Saved entries:
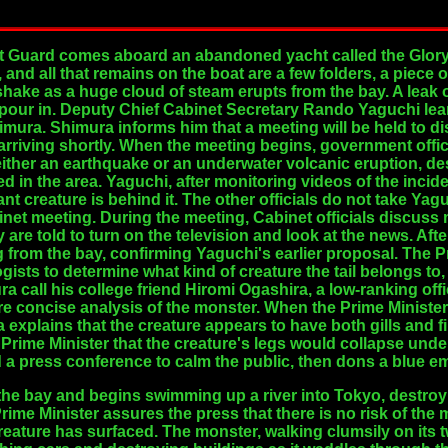
 Guard comes aboard an abandoned yacht called the Glory-
and all that remains on the boat are a few folders, a piece o
shake as a huge cloud of steam erupts from the bay. A leak
 pour in. Deputy Chief Cabinet Secretary Rando Yaguchi lear
imura. Shimura informs him that a meeting will be held to d
e arriving shortly. When the meeting begins, government offic
 either an earthquake or an underwater volcanic eruption, de
ed in the area. Yaguchi, after monitoring videos of the incid
nt creature is behind it. The other officials do not take Yag
abinet meeting. During the meeting, Cabinet officials discuss 
y are told to turn on the television and look at the news. Aft
ing from the bay, confirming Yaguchi's earlier proposal. The
ogists to determine what kind of creature the tail belongs to
call his college friend Hiromi Ogashira, a low-ranking offic
e concise analysis of the monster. When the Prime Minister 
 explains that the creature appears to have both gills and f
he Prime Minister that the creature's legs would collapse unde
d a press conference to calm the public, then dons a blue 
 the bay and begins swimming up a river into Tokyo, destroy
rime Minister assures the press that there is no risk of the
creature has surfaced. The monster, walking clumsily on its 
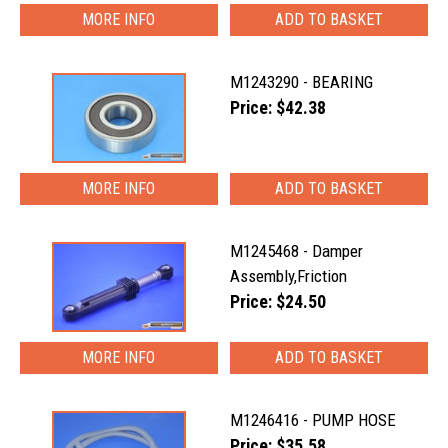
MORE INFO
M1243290 - BEARING
Price: $42.38
MORE INFO
M1245468 - Damper
Assembly,Friction
Price: $24.50
MORE INFO
M1246416 - PUMP HOSE
Price: $35.58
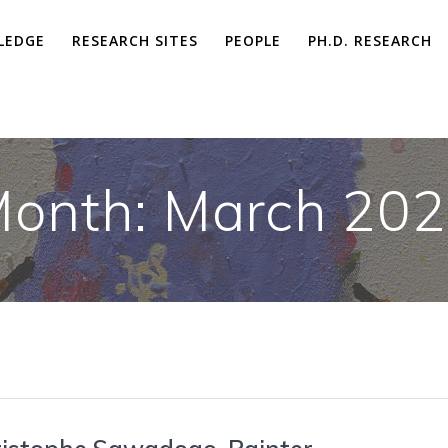
LEDGE
RESEARCH SITES
PEOPLE
PH.D. RESEARCH
onth: March 20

▶ _DESCRIPTION OF THE TASK_: What you write should match the entries exactly, except that the pictures are dropped.

▶ _TASK OUTPUT_:
 Guard comes aboard an abandoned yacht called the Glory-
and all that remains on the boat are a few folders, a piece o
shake as a huge cloud of steam erupts from the bay. A leak
 pour in. Deputy Chief Cabinet Secretary Rando Yaguchi lear
imura. Shimura informs him that a meeting will be held to d
e arriving shortly. When the meeting begins, government offic
 either an earthquake or an underwater volcanic eruption, de
ed in the area. Yaguchi, after monitoring videos of the incid
nt creature is behind it. The other officials do not take Yag
abinet meeting. During the meeting, Cabinet officials discuss 
y are told to turn on the television and look at the news. Aft
ing from the bay, confirming Yaguchi's earlier proposal. The
ogists to determine what kind of creature the tail belongs to
call his college friend Hiromi Ogashira, a low-ranking offic
e concise analysis of the monster. When the Prime Minister 
 explains that the creature appears to have both gills and f
he Prime Minister that the creature's legs would collapse unde
d a press conference to calm the public, then dons a blue 
 the bay and begins swimming up a river into Tokyo, destroy
rime Minister assures the press that there is no risk of the
creature has surfaced. The monster, walking clumsily on its 
MORE INFO
M1243290 - BEARING
Price: $42.38
MORE INFO
M1245468 - Damper
Assembly,Friction
Price: $24.50
MORE INFO
M1246416 - PUMP HOSE
Price: $35.58
LEDGE
RESEARCH SITES
PEOPLE
PH.D. RESEARCH
onth: March 20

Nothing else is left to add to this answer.